Third, the geometry of the rank-difference transform in the median-std space presents marked pathology-specificity which can often be appreciated at a glance. For instance, schizophrenia is associated with a substantial increase in both median weight and variability for weak links - note that a ΔStd of 3 is equivalent to a eight-fold increase in variability - while the strongest links do not significantly differ from those of control subjects (Fig. 3 panel (a)). The opposite pattern is observed for Alzheimer’s disease (AD) (panel (b)), in which the increase in variability is limited to strong links. Somehow in between the two previous patterns is that of alcoholic patients, with higher variability in the strongest and weakest links, but not in intermediate ones (panel (d)).
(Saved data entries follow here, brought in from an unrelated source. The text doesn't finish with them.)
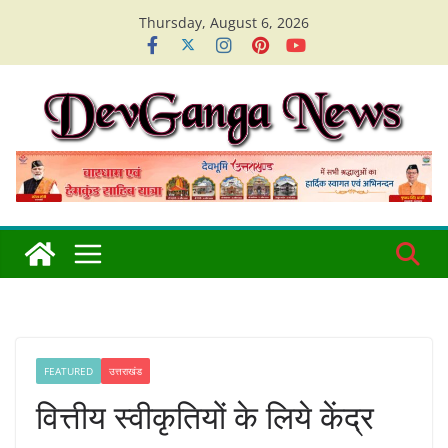
Skip
Thursday, August 6, 2026
to
content
FEATURED
उत्तराखंड
वित्तीय स्वीकृतियों के लिये केंद्र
Panels (h) and (i) show how anatomical (as opposed to functional) connectivity networks, here obtained through Diffusion Tensor Imaging (DTI), can also be analysed through the proposed methodology. Weak links are the ones showing a major difference in both cases, while strongest links are mostly stable at ΔM ≈ 0. Importantly, insofar as most current network reconstruction studies typically filter out weak links, typically retaining only a low percentage of the strongest ones, the results for both functional and anatomical data indirectly suggest that the detection ability of these studies may also be pathology-specific.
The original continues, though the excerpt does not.